* PROBLEM *
From the data below, copy out every line in which the word "social" occurs.

* DATA TO USE *

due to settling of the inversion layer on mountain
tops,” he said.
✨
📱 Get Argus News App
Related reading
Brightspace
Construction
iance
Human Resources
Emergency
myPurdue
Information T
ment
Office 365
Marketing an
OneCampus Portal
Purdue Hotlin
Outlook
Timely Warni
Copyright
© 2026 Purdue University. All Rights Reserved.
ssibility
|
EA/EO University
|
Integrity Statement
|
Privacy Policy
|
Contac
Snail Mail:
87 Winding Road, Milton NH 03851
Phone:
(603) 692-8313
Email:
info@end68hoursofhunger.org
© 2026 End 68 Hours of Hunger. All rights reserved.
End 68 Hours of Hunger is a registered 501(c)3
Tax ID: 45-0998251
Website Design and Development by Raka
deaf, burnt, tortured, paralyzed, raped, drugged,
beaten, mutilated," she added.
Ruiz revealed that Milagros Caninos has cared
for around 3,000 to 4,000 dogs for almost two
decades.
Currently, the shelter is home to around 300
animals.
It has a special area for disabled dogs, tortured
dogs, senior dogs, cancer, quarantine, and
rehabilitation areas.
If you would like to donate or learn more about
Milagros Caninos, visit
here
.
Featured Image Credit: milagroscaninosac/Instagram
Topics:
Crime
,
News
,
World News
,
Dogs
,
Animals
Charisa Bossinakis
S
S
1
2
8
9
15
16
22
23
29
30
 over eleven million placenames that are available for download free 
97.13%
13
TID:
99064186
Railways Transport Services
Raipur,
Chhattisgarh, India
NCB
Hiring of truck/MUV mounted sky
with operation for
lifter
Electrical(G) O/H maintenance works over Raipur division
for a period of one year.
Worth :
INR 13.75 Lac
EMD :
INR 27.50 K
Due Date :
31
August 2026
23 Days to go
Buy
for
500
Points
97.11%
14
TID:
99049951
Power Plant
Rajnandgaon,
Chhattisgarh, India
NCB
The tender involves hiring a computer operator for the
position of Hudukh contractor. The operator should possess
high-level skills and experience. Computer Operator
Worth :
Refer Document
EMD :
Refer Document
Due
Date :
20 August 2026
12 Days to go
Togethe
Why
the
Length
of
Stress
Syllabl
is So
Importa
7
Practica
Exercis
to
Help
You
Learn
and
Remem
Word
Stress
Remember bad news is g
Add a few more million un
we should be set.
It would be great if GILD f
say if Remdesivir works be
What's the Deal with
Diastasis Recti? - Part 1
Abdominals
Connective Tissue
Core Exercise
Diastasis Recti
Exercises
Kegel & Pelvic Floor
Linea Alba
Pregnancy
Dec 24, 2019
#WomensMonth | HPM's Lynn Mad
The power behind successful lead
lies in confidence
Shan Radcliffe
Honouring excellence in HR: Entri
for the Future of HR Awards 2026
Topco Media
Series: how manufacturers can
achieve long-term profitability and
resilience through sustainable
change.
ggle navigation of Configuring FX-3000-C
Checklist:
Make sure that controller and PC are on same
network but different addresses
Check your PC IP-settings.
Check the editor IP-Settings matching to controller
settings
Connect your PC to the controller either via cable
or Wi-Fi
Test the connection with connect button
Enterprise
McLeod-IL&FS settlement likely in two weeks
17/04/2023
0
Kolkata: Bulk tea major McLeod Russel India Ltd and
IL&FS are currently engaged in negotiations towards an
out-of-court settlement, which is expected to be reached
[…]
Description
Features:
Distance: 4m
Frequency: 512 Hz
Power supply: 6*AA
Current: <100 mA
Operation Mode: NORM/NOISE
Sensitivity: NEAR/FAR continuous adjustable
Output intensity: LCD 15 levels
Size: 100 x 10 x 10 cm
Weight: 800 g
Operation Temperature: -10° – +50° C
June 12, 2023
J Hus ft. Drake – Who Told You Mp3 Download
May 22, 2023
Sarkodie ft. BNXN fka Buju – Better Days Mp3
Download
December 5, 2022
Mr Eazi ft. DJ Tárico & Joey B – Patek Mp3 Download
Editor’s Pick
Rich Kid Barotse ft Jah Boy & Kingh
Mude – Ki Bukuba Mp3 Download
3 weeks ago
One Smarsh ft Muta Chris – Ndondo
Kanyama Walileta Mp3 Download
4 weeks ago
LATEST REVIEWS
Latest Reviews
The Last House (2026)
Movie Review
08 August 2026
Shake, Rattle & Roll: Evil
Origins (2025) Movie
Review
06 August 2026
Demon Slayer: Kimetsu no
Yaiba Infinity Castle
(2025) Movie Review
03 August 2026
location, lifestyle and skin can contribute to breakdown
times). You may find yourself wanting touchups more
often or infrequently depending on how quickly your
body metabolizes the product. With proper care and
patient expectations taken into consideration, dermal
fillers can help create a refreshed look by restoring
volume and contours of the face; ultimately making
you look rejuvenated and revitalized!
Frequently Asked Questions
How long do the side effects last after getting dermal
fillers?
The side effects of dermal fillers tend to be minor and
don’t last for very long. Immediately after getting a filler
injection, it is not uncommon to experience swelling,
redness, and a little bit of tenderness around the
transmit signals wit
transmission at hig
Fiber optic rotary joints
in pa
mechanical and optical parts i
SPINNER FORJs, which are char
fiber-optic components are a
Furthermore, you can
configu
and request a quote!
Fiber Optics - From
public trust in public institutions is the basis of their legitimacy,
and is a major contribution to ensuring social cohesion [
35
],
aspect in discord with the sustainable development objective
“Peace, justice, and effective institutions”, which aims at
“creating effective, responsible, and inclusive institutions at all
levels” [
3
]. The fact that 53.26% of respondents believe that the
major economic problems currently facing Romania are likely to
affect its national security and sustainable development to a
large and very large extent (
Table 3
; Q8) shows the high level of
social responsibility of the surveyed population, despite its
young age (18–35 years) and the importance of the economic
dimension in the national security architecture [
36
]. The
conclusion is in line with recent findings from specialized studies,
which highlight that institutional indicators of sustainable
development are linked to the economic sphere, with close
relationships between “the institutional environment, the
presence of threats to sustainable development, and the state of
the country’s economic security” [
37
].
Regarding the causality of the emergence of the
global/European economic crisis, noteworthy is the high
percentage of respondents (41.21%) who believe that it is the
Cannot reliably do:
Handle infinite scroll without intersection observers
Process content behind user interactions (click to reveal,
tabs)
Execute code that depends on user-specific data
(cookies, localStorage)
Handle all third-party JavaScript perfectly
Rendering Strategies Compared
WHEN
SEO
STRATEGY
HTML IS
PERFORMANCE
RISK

* SOLVED PROBLEM *
and is a major contribution to ensuring social cohesion [
social responsibility of the surveyed population, despite its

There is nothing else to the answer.